Updated

The jailed mayor of Venezuela's capital has been taken from prison to a hospital where he will undergo emergency surgery for a groin hernia.

Antonio Ledezma was transferred early Saturday after a court granted prosecutors' request to permit his release on medical grounds, according to his lawyer Omar Estacio.

Following the procedure he will be allowed to recuperate at home.

Ledezma was treated for the same ailment before his arrest.

The opposition leader was arrested by police during a dramatic raid on his office in February and he has been held at a military prison on charges of plotting a coup against the South American country's socialist government.

The mayor denies the allegation.

Ledezma, 59, is among the fiercest critics of the administration of President Nicolas Maduro.
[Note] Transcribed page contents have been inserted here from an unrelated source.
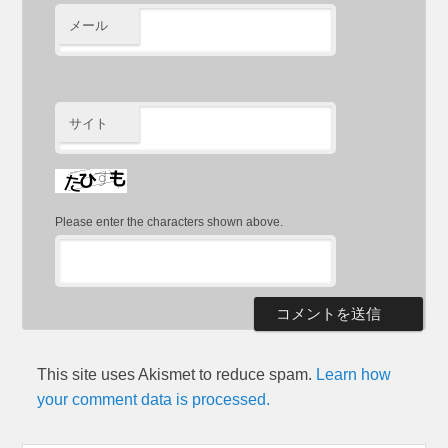
メール
サイト
Please enter the characters shown above.
This site uses Akismet to reduce spam.
Learn how
your comment data is processed.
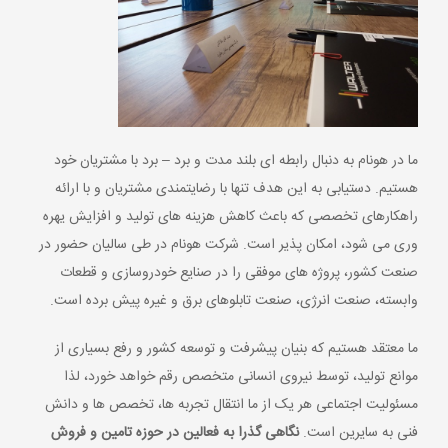
ما در هونام به دنبال رابطه ای بلند مدت و برد – برد با مشتریان خود
هستیم. دستیابی به این هدف تنها با رضایتمندی مشتریان و با ارائه
راهکارهای تخصصی که باعث کاهش هزینه های تولید و افزایش یهره
وری می شود، امکان پذیر است. شرکت هونام در طی سالیان حضور در
صنعت کشور، پروژه های موفقی را در صنایع خودروسازی و قطعات
وابسته، صنعت انرژی، صنعت تابلوهای برق و غیره پیش برده است.
ما معتقد هستیم که بنیان پیشرفت و توسعه کشور و رفع بسیاری از
موانع تولید، توسط نیروی انسانی متخصص رقم خواهد خورد، لذا
مسئولیت اجتماعی هر یک از ما انتقال تجربه ها، تخصص ها و دانش
فنی به سایرین است.
نگاهی گذرا به فعالین در حوزه تامین و فروش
The administration ridicules him as "the vampire," a reference to his association with disgraced former President Carlos Andres Perez, who was impeached on charges of corruption and amid a punishing economic crisis triggered by a Washington-backed austerity reforms.

He was being held in a military prison on the outskirts of Caracas along with opposition hardliner Leopoldo Lopez, who was jailed in connection with his leadership of a protest movement that swept the country last year.

Critics of the Maduro administration consider Ledezma and Lopez to be the country's highest-profile political prisoners, and more than 25 former heads of state from Spain and Latin America have called for their release.